Let r is the internal resistance of cell , E is the emf of cell.

two cell of emf 1.5V and resistance r are in parallel also two resistors are joined in parallel with it as shown in figure.

Terminal voltage of the = 1.4V is given . Means voltage ( V) = 1.4V are given voltage between two resistance which are joined in parallel with circuit .

Now, we have to find out equivalent resistance,

first find equivalent resistance of two given resistors,

$Req=R\times R/(R+R)=R/2=17\Omega /2=8.5\Omega$

now, solve the circuit by applying Kirchoff's law , Let i current flow through the circuit also i₁ and i₂ Current flow through each emf.

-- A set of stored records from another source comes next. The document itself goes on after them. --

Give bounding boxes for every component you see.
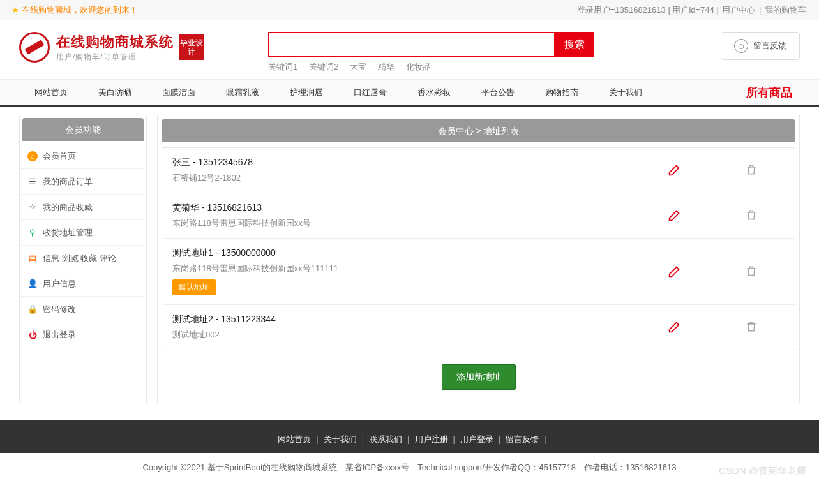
logo-icon — [19, 32, 50, 63]
sidebar-item[interactable]: ☆我的商品收藏 — [20, 195, 146, 220]
user-center-link[interactable]: 用户中心 — [722, 5, 755, 15]
welcome-text: ★ 在线购物商城，欢迎您的到来！ — [11, 0, 138, 20]
order-icon: ☰ — [27, 177, 38, 187]
sidebar-item[interactable]: ⚲收货地址管理 — [20, 220, 146, 246]
footer-link[interactable]: 用户登录 — [460, 434, 493, 444]
keyword-link[interactable]: 精华 — [378, 62, 394, 71]
keyword-link[interactable]: 关键词1 — [268, 62, 297, 71]
address-title: 测试地址1 - 13500000000 — [172, 248, 667, 259]
nav-item[interactable]: 平台公告 — [466, 80, 530, 105]
user-id-label: 用户id=744 — [672, 5, 714, 15]
delete-icon[interactable] — [745, 163, 759, 177]
search-input[interactable] — [268, 32, 555, 57]
edit-icon[interactable] — [667, 209, 681, 223]
address-item: 测试地址1 - 13500000000东岗路118号雷恩国际科技创新园xx号11… — [162, 239, 795, 305]
address-title: 测试地址2 - 13511223344 — [172, 314, 667, 325]
keyword-link[interactable]: 化妆品 — [406, 62, 431, 71]
footer-link[interactable]: 留言反馈 — [506, 434, 539, 444]
breadcrumb: 会员中心 > 地址列表 — [162, 119, 795, 142]
default-address-tag: 默认地址 — [172, 279, 216, 295]
address-item: 张三 - 13512345678石桥铺12号2-1802 — [162, 148, 795, 193]
nav-item[interactable]: 护理润唇 — [274, 80, 338, 105]
star-icon: ☆ — [27, 202, 38, 212]
nav-item[interactable]: 网站首页 — [19, 80, 83, 105]
search-button[interactable]: 搜索 — [555, 32, 594, 57]
sidebar-item-label: 会员首页 — [43, 151, 76, 162]
address-detail: 石桥铺12号2-1802 — [172, 172, 667, 184]
sidebar-item[interactable]: 🔒密码修改 — [20, 297, 146, 322]
nav-item[interactable]: 面膜洁面 — [147, 80, 211, 105]
delete-icon[interactable] — [745, 265, 759, 279]
star-icon: ★ — [11, 0, 19, 20]
nav-item[interactable]: 关于我们 — [594, 80, 657, 105]
footer-link[interactable]: 关于我们 — [324, 434, 357, 444]
copyright-text: Copyright ©2021 基于SprintBoot的在线购物商城系统 某省… — [142, 463, 676, 472]
logo-badge: 毕业设计 — [179, 34, 204, 60]
address-detail: 东岗路118号雷恩国际科技创新园xx号 — [172, 218, 667, 229]
logo-block[interactable]: 在线购物商城系统 用户/购物车/订单管理 毕业设计 — [19, 32, 204, 63]
sidebar-item-label: 退出登录 — [43, 329, 76, 341]
sidebar-item[interactable]: ⌂会员首页 — [20, 144, 146, 169]
sidebar-item-label: 密码修改 — [43, 304, 76, 315]
top-right-links: 登录用户=13516821613 | 用户id=744 | 用户中心 | 我的购… — [577, 0, 808, 20]
all-goods-link[interactable]: 所有商品 — [739, 85, 800, 100]
watermark: CSDN @黄菊华老师 — [719, 465, 806, 477]
address-item: 测试地址2 - 13511223344测试地址002 — [162, 305, 795, 350]
nav-item[interactable]: 美白防晒 — [83, 80, 147, 105]
keyword-link[interactable]: 关键词2 — [309, 62, 338, 71]
list-icon: ▤ — [27, 253, 38, 263]
pin-icon: ⚲ — [27, 228, 38, 238]
nav-item[interactable]: 眼霜乳液 — [211, 80, 274, 105]
address-detail: 测试地址002 — [172, 329, 667, 341]
edit-icon[interactable] — [667, 265, 681, 279]
delete-icon[interactable] — [745, 209, 759, 223]
power-icon: ⏻ — [27, 330, 38, 340]
sidebar-item[interactable]: ⏻退出登录 — [20, 322, 146, 348]
feedback-button[interactable]: ☺ 留言反馈 — [721, 32, 800, 60]
nav-item[interactable]: 口红唇膏 — [338, 80, 402, 105]
nav-item[interactable]: 香水彩妆 — [402, 80, 466, 105]
edit-icon[interactable] — [667, 320, 681, 334]
footer-link[interactable]: 联系我们 — [369, 434, 402, 444]
sidebar-title: 会员功能 — [22, 118, 144, 141]
address-item: 黄菊华 - 13516821613东岗路118号雷恩国际科技创新园xx号 — [162, 193, 795, 239]
address-detail: 东岗路118号雷恩国际科技创新园xx号111111 — [172, 263, 667, 274]
my-cart-link[interactable]: 我的购物车 — [765, 5, 806, 15]
delete-icon[interactable] — [745, 320, 759, 334]
sidebar-item-label: 我的商品订单 — [43, 176, 93, 188]
sidebar-item-label: 信息 浏览 收藏 评论 — [43, 253, 116, 264]
address-title: 张三 - 13512345678 — [172, 157, 667, 168]
logo-subtitle: 用户/购物车/订单管理 — [56, 52, 174, 63]
logo-title: 在线购物商城系统 — [56, 33, 174, 52]
home-icon: ⌂ — [27, 151, 38, 161]
sidebar-item[interactable]: 👤用户信息 — [20, 271, 146, 297]
address-title: 黄菊华 - 13516821613 — [172, 202, 667, 214]
login-user-label: 登录用户=13516821613 — [577, 5, 666, 15]
sidebar-item[interactable]: ☰我的商品订单 — [20, 169, 146, 195]
sidebar-item-label: 用户信息 — [43, 278, 76, 290]
sidebar-item-label: 收货地址管理 — [43, 227, 93, 239]
keyword-link[interactable]: 大宝 — [350, 62, 366, 71]
edit-icon[interactable] — [667, 163, 681, 177]
lock-icon: 🔒 — [27, 304, 38, 315]
footer-link[interactable]: 网站首页 — [278, 434, 311, 444]
sidebar-item-label: 我的商品收藏 — [43, 202, 93, 213]
sidebar-item[interactable]: ▤信息 浏览 收藏 评论 — [20, 246, 146, 271]
footer-link[interactable]: 用户注册 — [415, 434, 448, 444]
add-address-button[interactable]: 添加新地址 — [442, 364, 516, 390]
user-icon: 👤 — [27, 279, 38, 289]
nav-item[interactable]: 购物指南 — [530, 80, 594, 105]
headset-icon: ☺ — [734, 39, 748, 53]
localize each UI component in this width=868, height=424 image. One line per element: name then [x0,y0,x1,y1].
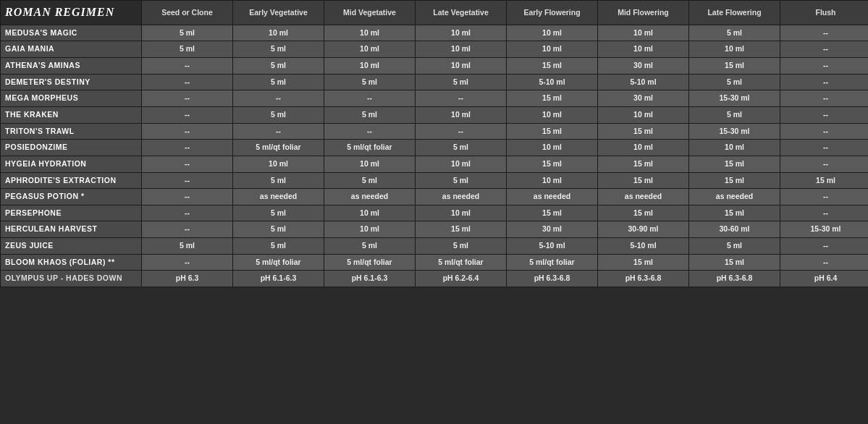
row-product-name: Posiedonzime [1,140,142,156]
row-cell: 15 ml [507,205,598,221]
row-cell: -- [142,221,233,238]
row-cell: -- [233,123,324,140]
row-cell: 15 ml [780,172,869,189]
row-cell: 5-10 ml [507,238,598,255]
row-cell: -- [780,156,869,172]
row-cell: -- [142,254,233,271]
row-cell: 5 ml [233,58,324,75]
row-cell: 5 ml [689,25,780,41]
row-cell: 30 ml [507,221,598,238]
row-cell: 10 ml [689,140,780,156]
regimen-table: Roman Regimen Seed or Clone Early Vegeta… [0,0,868,287]
row-cell: 5 ml [416,74,507,90]
main-container: Roman Regimen Seed or Clone Early Vegeta… [0,0,868,287]
row-cell: as needed [416,189,507,205]
row-cell: 5 ml/qt foliar [324,254,416,271]
table-title: Roman Regimen [1,1,142,25]
row-cell: 10 ml [324,205,416,221]
row-cell: 10 ml [416,156,507,172]
row-cell: 5 ml [416,238,507,255]
row-cell: as needed [689,189,780,205]
table-row: Aphrodite's Extraction--5 ml5 ml5 ml10 m… [1,172,869,189]
row-cell: 10 ml [416,107,507,124]
row-cell: pH 6.3-6.8 [598,271,689,287]
row-cell: 15-30 ml [689,123,780,140]
row-cell: -- [780,189,869,205]
row-product-name: Persephone [1,205,142,221]
row-cell: 10 ml [507,41,598,58]
row-cell: 30-90 ml [598,221,689,238]
row-cell: 10 ml [507,107,598,124]
row-product-name: Mega Morpheus [1,90,142,107]
row-cell: 10 ml [233,156,324,172]
row-cell: -- [780,107,869,124]
row-product-name: Triton's Trawl [1,123,142,140]
col-header-mid-flower: Mid Flowering [598,1,689,25]
row-cell: -- [780,74,869,90]
row-cell: 15 ml [416,221,507,238]
row-cell: 10 ml [233,25,324,41]
row-cell: 5-10 ml [598,238,689,255]
col-header-seed: Seed or Clone [142,1,233,25]
row-product-name: Zeus Juice [1,238,142,255]
row-cell: 15 ml [507,156,598,172]
row-product-name: Medusa's Magic [1,25,142,41]
row-cell: pH 6.3 [142,271,233,287]
row-product-name: Bloom Khaos (Foliar) ** [1,254,142,271]
row-cell: 10 ml [416,205,507,221]
row-cell: 15 ml [598,123,689,140]
row-cell: 15 ml [689,254,780,271]
row-cell: 10 ml [324,156,416,172]
row-cell: 5 ml [233,107,324,124]
row-cell: 10 ml [324,41,416,58]
row-cell: 5 ml [689,74,780,90]
row-product-name: Demeter's Destiny [1,74,142,90]
row-cell: pH 6.1-6.3 [233,271,324,287]
row-cell: 5 ml [233,238,324,255]
row-cell: -- [142,58,233,75]
row-cell: 5 ml/qt foliar [324,140,416,156]
row-product-name: Herculean Harvest [1,221,142,238]
table-row: Pegasus Potion *--as neededas neededas n… [1,189,869,205]
row-cell: -- [780,58,869,75]
row-cell: 30 ml [598,90,689,107]
row-cell: 10 ml [416,25,507,41]
row-cell: as needed [324,189,416,205]
row-cell: 10 ml [507,25,598,41]
table-row: Persephone--5 ml10 ml10 ml15 ml15 ml15 m… [1,205,869,221]
row-cell: 5 ml/qt foliar [416,254,507,271]
row-cell: -- [780,140,869,156]
row-cell: -- [780,41,869,58]
row-cell: as needed [598,189,689,205]
row-cell: 5 ml [142,41,233,58]
row-cell: pH 6.2-6.4 [416,271,507,287]
row-cell: 10 ml [324,58,416,75]
table-row: Posiedonzime--5 ml/qt foliar5 ml/qt foli… [1,140,869,156]
table-row: Triton's Trawl--------15 ml15 ml15-30 ml… [1,123,869,140]
row-cell: 10 ml [689,41,780,58]
row-cell: 10 ml [416,58,507,75]
col-header-flush: Flush [780,1,869,25]
row-cell: 5 ml/qt foliar [507,254,598,271]
table-row: Medusa's Magic5 ml10 ml10 ml10 ml10 ml10… [1,25,869,41]
row-cell: -- [233,90,324,107]
table-row: The Kraken--5 ml5 ml10 ml10 ml10 ml5 ml-… [1,107,869,124]
row-cell: -- [324,123,416,140]
row-cell: 5 ml [689,107,780,124]
row-cell: 5 ml [142,238,233,255]
col-header-late-veg: Late Vegetative [416,1,507,25]
col-header-early-flower: Early Flowering [507,1,598,25]
row-cell: 10 ml [598,41,689,58]
row-cell: -- [142,123,233,140]
col-header-late-flower: Late Flowering [689,1,780,25]
row-cell: pH 6.4 [780,271,869,287]
row-product-name: Gaia Mania [1,41,142,58]
row-cell: -- [142,107,233,124]
row-cell: 15 ml [507,58,598,75]
row-cell: -- [324,90,416,107]
row-cell: 10 ml [598,140,689,156]
table-row: Bloom Khaos (Foliar) **--5 ml/qt foliar5… [1,254,869,271]
col-header-early-veg: Early Vegetative [233,1,324,25]
row-cell: 10 ml [324,221,416,238]
row-cell: 5 ml/qt foliar [233,254,324,271]
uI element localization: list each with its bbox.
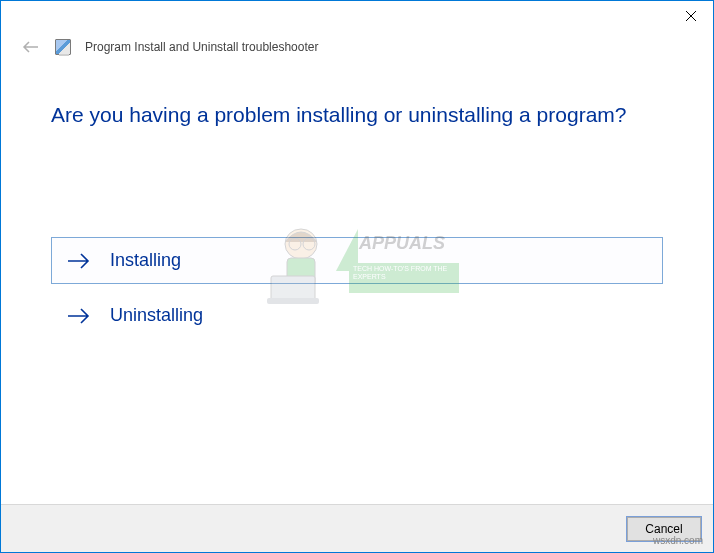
content-area: Are you having a problem installing or u… bbox=[1, 61, 713, 339]
troubleshooter-icon bbox=[55, 39, 71, 55]
close-button[interactable] bbox=[668, 1, 713, 31]
footer: Cancel bbox=[1, 504, 713, 552]
titlebar bbox=[1, 1, 713, 33]
option-label: Installing bbox=[110, 250, 181, 271]
page-heading: Are you having a problem installing or u… bbox=[51, 103, 663, 127]
window-title: Program Install and Uninstall troublesho… bbox=[85, 40, 318, 54]
attribution: wsxdn.com bbox=[653, 535, 703, 546]
back-arrow-icon bbox=[22, 40, 40, 54]
option-installing[interactable]: Installing bbox=[51, 237, 663, 284]
header: Program Install and Uninstall troublesho… bbox=[1, 33, 713, 61]
close-icon bbox=[686, 11, 696, 21]
arrow-right-icon bbox=[66, 251, 92, 271]
option-label: Uninstalling bbox=[110, 305, 203, 326]
arrow-right-icon bbox=[66, 306, 92, 326]
option-uninstalling[interactable]: Uninstalling bbox=[51, 292, 663, 339]
back-button[interactable] bbox=[21, 37, 41, 57]
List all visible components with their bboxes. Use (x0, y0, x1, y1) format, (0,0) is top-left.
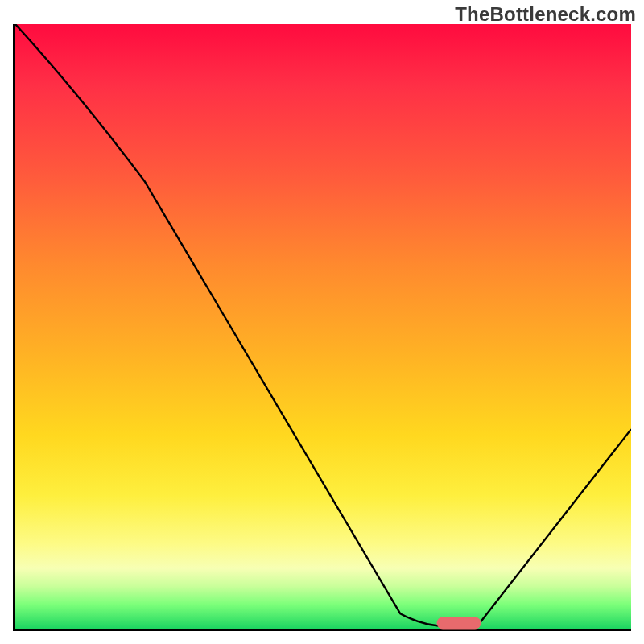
watermark-text: TheBottleneck.com (455, 3, 636, 26)
optimum-marker (436, 617, 481, 630)
chart-frame: TheBottleneck.com (0, 0, 644, 644)
plot-area (13, 24, 631, 631)
bottleneck-curve (15, 24, 631, 629)
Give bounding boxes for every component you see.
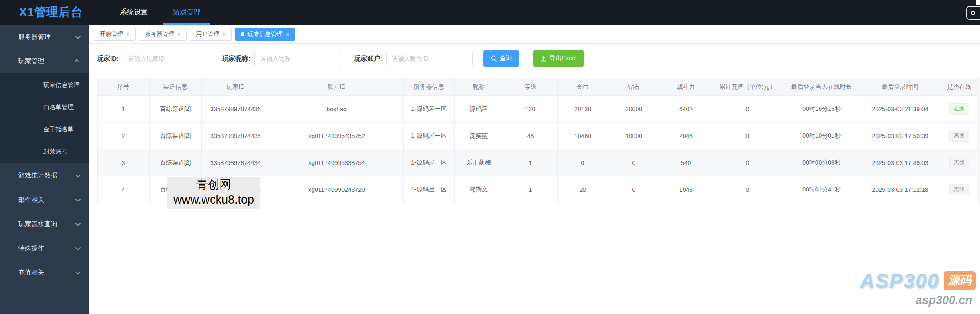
- tab-bar: 开服管理 × 服务器管理 × 用户管理 × 玩家信息管理 ×: [89, 25, 980, 44]
- tab-close-icon[interactable]: ×: [222, 31, 226, 37]
- table-cell: 乐正菡梅: [455, 149, 503, 176]
- tab-label: 玩家信息管理: [247, 30, 283, 38]
- player-id-label: 玩家ID:: [97, 55, 119, 63]
- tab-close-icon[interactable]: ×: [177, 31, 181, 37]
- sidebar-subitem[interactable]: 白名单管理: [0, 96, 89, 118]
- site-watermark-url: www.wcku8.top: [167, 193, 260, 207]
- tab-label: 开服管理: [100, 30, 123, 38]
- sidebar-subitem[interactable]: 金手指名单: [0, 118, 89, 140]
- status-cell: 离线: [940, 176, 979, 203]
- tab[interactable]: 玩家信息管理 ×: [235, 28, 295, 41]
- sidebar-submenu: 玩家信息管理 白名单管理 金手指名单 封禁账号: [0, 73, 89, 163]
- table-cell: 335879897874435: [202, 123, 270, 149]
- table-cell: 1-源码屋一区: [404, 149, 455, 176]
- sidebar-item[interactable]: 充值相关: [0, 260, 89, 285]
- tab[interactable]: 服务器管理 ×: [139, 28, 187, 41]
- chevron-down-icon: [75, 269, 81, 275]
- table-row: 2百练渠道[2]335879897874435xg011740995435752…: [98, 123, 979, 149]
- sidebar-subitem[interactable]: 玩家信息管理: [0, 74, 89, 96]
- tab-close-icon[interactable]: ×: [126, 31, 130, 37]
- table-cell: 1: [98, 96, 150, 123]
- table-cell: 0: [712, 149, 783, 176]
- site-watermark: 青创网 www.wcku8.top: [167, 177, 260, 209]
- column-header: 最后登录时间: [860, 78, 940, 96]
- sidebar-subitem[interactable]: 封禁账号: [0, 140, 89, 162]
- nickname-label: 玩家昵称:: [222, 55, 251, 63]
- topbar: X1管理后台 系统设置 游戏管理: [0, 0, 980, 25]
- chevron-down-icon: [75, 196, 81, 202]
- asp300-source-badge: 源码: [944, 271, 976, 290]
- table-cell: 20000: [608, 96, 660, 123]
- sidebar-item[interactable]: 服务器管理: [0, 25, 89, 49]
- table-cell: 00时16分15秒: [783, 96, 860, 123]
- sidebar-item[interactable]: 邮件相关: [0, 188, 89, 212]
- top-nav-item-label: 游戏管理: [173, 8, 201, 17]
- table-cell: 源码屋: [455, 96, 503, 123]
- status-cell: 离线: [940, 123, 979, 149]
- top-nav-item[interactable]: 系统设置: [114, 0, 154, 25]
- table-cell: 2025-03-03 21:39:04: [860, 96, 940, 123]
- table-cell: 2025-03-03 17:50:39: [860, 123, 940, 149]
- sidebar-subitem-label: 白名单管理: [43, 104, 74, 111]
- table-cell: 0: [608, 176, 660, 203]
- sidebar-item-label: 服务器管理: [18, 33, 51, 41]
- table-cell: 20: [558, 176, 608, 203]
- table-cell: 540: [660, 149, 712, 176]
- player-id-input[interactable]: [123, 51, 209, 66]
- filter-group-nickname: 玩家昵称:: [222, 51, 341, 66]
- site-watermark-name: 青创网: [167, 177, 260, 193]
- column-header: 序号: [98, 78, 150, 96]
- account-input[interactable]: [386, 51, 473, 66]
- table-cell: 335879897874436: [202, 96, 270, 123]
- status-badge: 离线: [949, 157, 969, 168]
- export-excel-button[interactable]: 导出Excel: [533, 50, 584, 67]
- sidebar-item-label: 玩家管理: [18, 57, 44, 65]
- sidebar-item-label: 邮件相关: [18, 196, 44, 204]
- sidebar-item-label: 特殊操作: [18, 244, 44, 252]
- column-header: 战斗力: [660, 78, 712, 96]
- sidebar-item[interactable]: 玩家管理: [0, 49, 89, 73]
- table-cell: boshao: [270, 96, 404, 123]
- top-nav-item[interactable]: 游戏管理: [167, 0, 207, 25]
- table-cell: 1-源码屋一区: [404, 176, 455, 203]
- column-header: 等级: [503, 78, 558, 96]
- table-cell: 10460: [558, 123, 608, 149]
- table-cell: 10000: [608, 123, 660, 149]
- top-nav-item-label: 系统设置: [120, 8, 148, 17]
- sidebar-item[interactable]: 游戏统计数据: [0, 163, 89, 188]
- tab[interactable]: 开服管理 ×: [94, 28, 136, 41]
- table-cell: 百练渠道[2]: [150, 96, 202, 123]
- column-header: 最后登录当天在线时长: [783, 78, 860, 96]
- table-cell: 4: [98, 176, 150, 203]
- table-cell: 1-源码屋一区: [404, 96, 455, 123]
- table-cell: 庞笑蓝: [455, 123, 503, 149]
- column-header: 昵称: [455, 78, 503, 96]
- sidebar-item[interactable]: 玩家流水查询: [0, 212, 89, 236]
- table-cell: 00时00分08秒: [783, 149, 860, 176]
- table-cell: 1-源码屋一区: [404, 123, 455, 149]
- column-header: 账户ID: [270, 78, 404, 96]
- topbar-corner-button[interactable]: [966, 6, 980, 20]
- column-header: 渠道信息: [150, 78, 202, 96]
- sidebar-subitem-label: 封禁账号: [43, 148, 68, 155]
- corner-notch: [976, 0, 980, 5]
- sidebar-item-label: 充值相关: [18, 269, 44, 277]
- column-header: 累计充值（单位:元）: [712, 78, 783, 96]
- column-header: 是否在线: [940, 78, 979, 96]
- tab-close-icon[interactable]: ×: [286, 31, 289, 37]
- status-badge: 在线: [949, 103, 969, 114]
- chevron-down-icon: [75, 172, 81, 178]
- search-button[interactable]: 查询: [483, 50, 519, 67]
- status-cell: 在线: [940, 96, 979, 123]
- table-cell: 2025-03-03 17:12:18: [860, 176, 940, 203]
- tab[interactable]: 用户管理 ×: [190, 28, 232, 41]
- sidebar-item[interactable]: 特殊操作: [0, 236, 89, 260]
- upload-icon: [540, 55, 547, 62]
- table-cell: 0: [608, 149, 660, 176]
- filter-group-player-id: 玩家ID:: [97, 51, 209, 66]
- active-tab-dot: [241, 32, 244, 36]
- asp300-domain: asp300.cn: [860, 294, 972, 307]
- sidebar-subitem-label: 玩家信息管理: [43, 81, 80, 89]
- nickname-input[interactable]: [254, 51, 341, 66]
- table-cell: 2025-03-03 17:49:03: [860, 149, 940, 176]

For first loop [ assume any loop in both ]

$iReq+i₁r-E=0$

$i₁=\frac{(E-iReq)}{r}$ ----(1)

For second loop

$iReq+i₂r-E=0$

$i₂=(E-iReq)/r$

now, $I=i₁+i₂=(2E-2iReq)/r$

$ir=2E-2i{R}_{eq}$

$i=\frac{E}{(Req+r/2)}$

Also $V=iReq$

$I=V/Req=\frac{E}{(Req+r/2)}$

Now, put $V=1.4V,E=1.5V,R_{eq}=8.5\Omega$

$\frac{1.4}{8.5}=1.5/(8.5+r/2)$

$1.4(8.5+r/2)=1.5\times 8.5$

$r=1.21\Omega$

Hence, answer is $1.21\Omega$